Georgine pressed on remorselessly. ‘You do have to pay rent, I can’t afford to feed you or face an increase in household bills. And you’d have to respect my space.’

‘Because you freak if there’s a thing out of place.’ Blair sighed.

It seemed an unnecessarily harsh description, but Georgine accepted that her sister was emotional and anxious. ‘I don’t like to live in chaos, that’s true.’ Whereas Blair, smiling and sunny, expansive and generous, lived as if she truly didn’t notice when she put something down and never touched it again. Magazines, make-up, shoes, clothes seemed to whirl into new and unexpected resting places in her wake. Doors and drawers opened themselves and never shut. A mountain of unwashed dishes had usually ornamented the worktop in the vague vicinity of Warren’s dishwasher – and there was no such thing as a dishwasher at Georgine’s.

Blair blew out her cheeks and gazed at the ceiling as if looking for inspiration there. ‘I can’t move in with Dad.’

‘No. You’d affect his benefits,’ Georgine agreed, which happened to be true. More importantly, she’d give her own room up to Blair rather than let her burst in and disrupt their dad’s already difficult existence.

‘It’s not fair on him since he had his stroke,’ Blair insisted, as if Georgine had disagreed with her. ‘He needs his space and his routine.’ She paused and sighed, her eyes once again bright with tears. ‘I hate to see him living on sickness benefits but he’s never going to be able to work himself into a better income bracket now, is he?’
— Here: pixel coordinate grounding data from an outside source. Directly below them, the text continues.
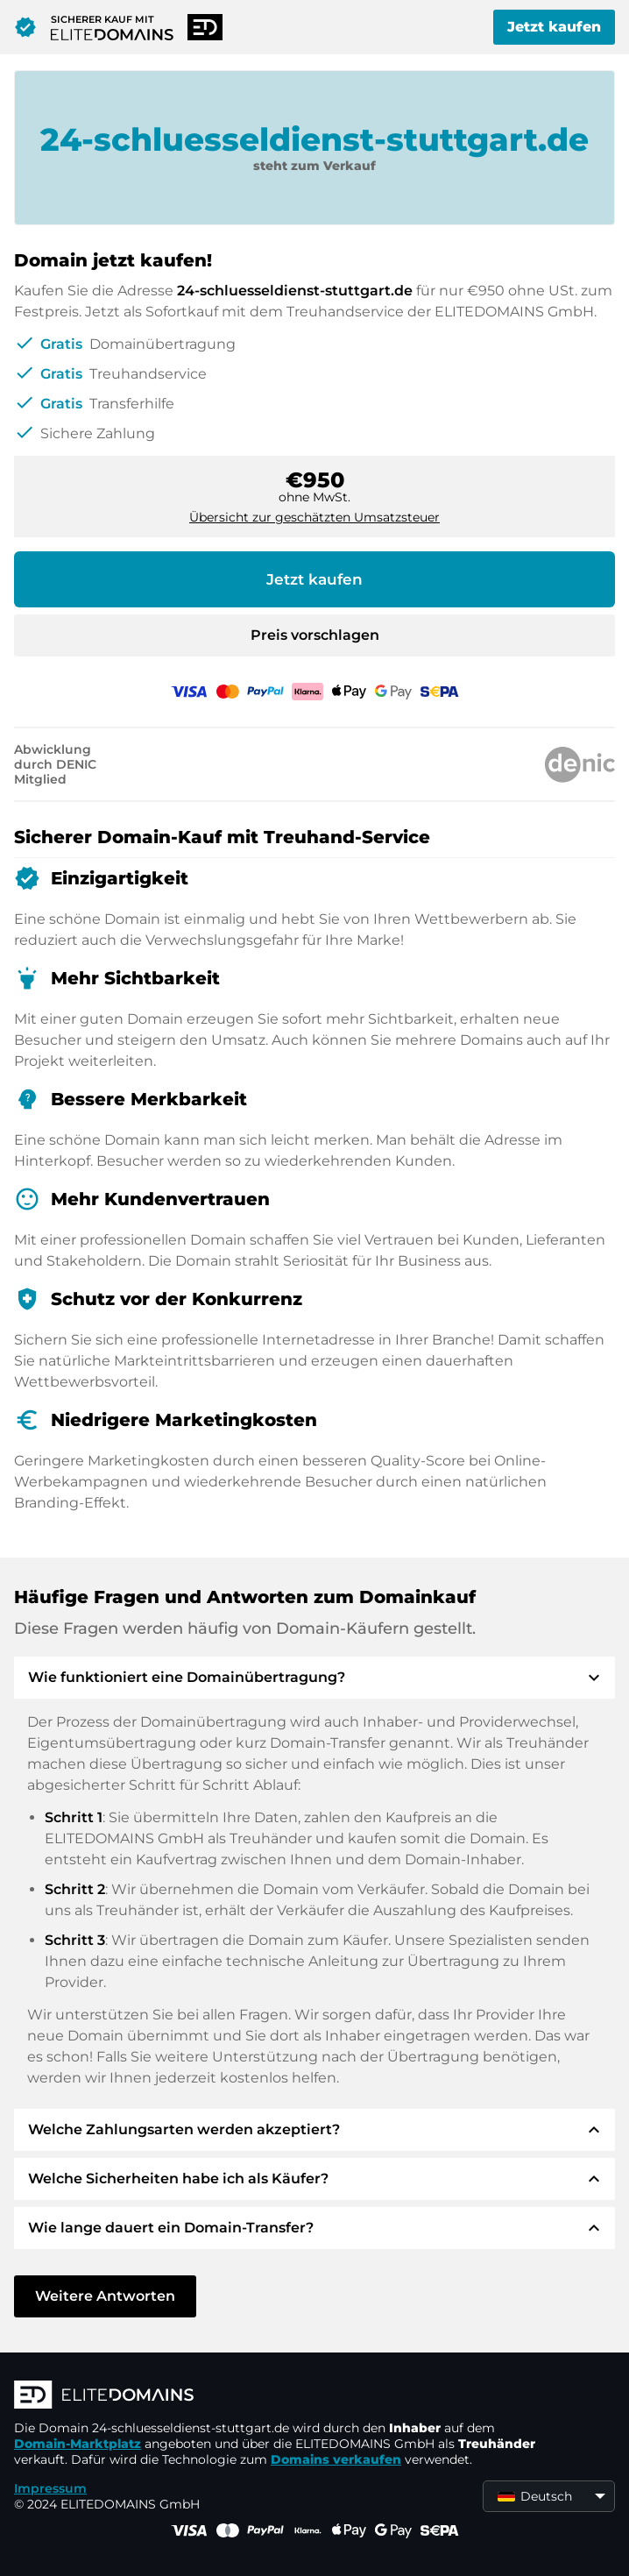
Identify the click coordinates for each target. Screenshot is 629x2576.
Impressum (50, 2488)
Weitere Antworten (105, 2296)
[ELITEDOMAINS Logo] (277, 2396)
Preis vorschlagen (315, 635)
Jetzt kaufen (554, 26)
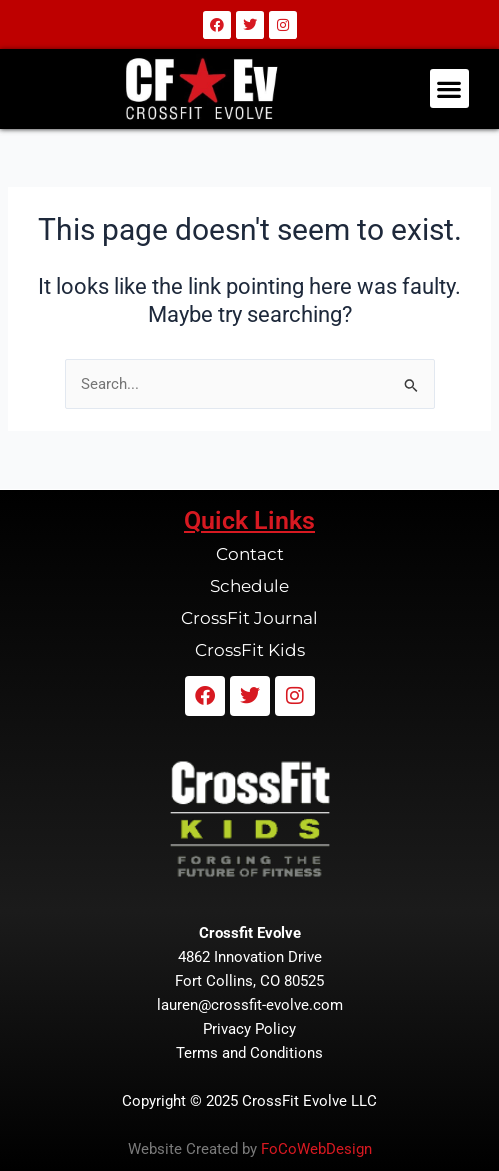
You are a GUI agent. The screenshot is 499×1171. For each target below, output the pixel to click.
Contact (250, 554)
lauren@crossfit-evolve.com (250, 1005)
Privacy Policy (249, 1029)
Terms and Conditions (249, 1053)
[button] (449, 88)
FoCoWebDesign (316, 1149)
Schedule (249, 586)
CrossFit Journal (249, 618)
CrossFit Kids (250, 650)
Guilt and regret lurched into Georgine’s gut. ‘No.’

Blair’s gaze flew to Georgine’s face. ‘Sorry, I didn’t mean to sound … It’s just that he used to be so different. We all were.’

‘It’s OK.’ Georgine didn’t need to be told everything her sister wasn’t saying about the spacious home Randall France once provided for his family via Randall France Construction. She also had vivid memories of fab holidays in Malta and Italy, the indulgent Christmases that had seemed to begin weeks in advance of December the 25th, sometimes involving extended trips to America to visit their grandparents, Earl and Patty, when relatives both close and distant had crowded in to join the fun.

Randall France had been so vital then, pushing his business to new heights through hard work, vision and ambition – though a little caution and consolidation wouldn’t have gone amiss, it later turned out when Georgine had been nineteen and Blair nearly seventeen.

‘Maybe I should give Mum a call and ask to move in with them,’ Blair mused caustically. ‘Good old Terrence might give me money to go away.’

Glad of this small break in the tension, Georgine rolled her eyes. ‘And you think I’m a neat freak? Compared to Terrence I’m a slattern.’ She suppressed a sigh as she got up, knowing herself to be the best option for her sister, at least for a month or two. Though Blair was too nice to actually say ‘you owe me’, Georgine did, in fact, owe her, so she’d shove aside her misgivings and welcome the additional income.

‘You can move in whatever you need to.’

Instantly, Blair’s dazzling smile flashed out as she leapt to her feet. ‘I’ll be a model lodger, I promise.’

‘I know. You might be right that this could work for both of us.’ Georgine accepted her sister’s effusive hug. Crossing her fingers behind Blair’s back, she wondered whether Blair was doing the same behind hers.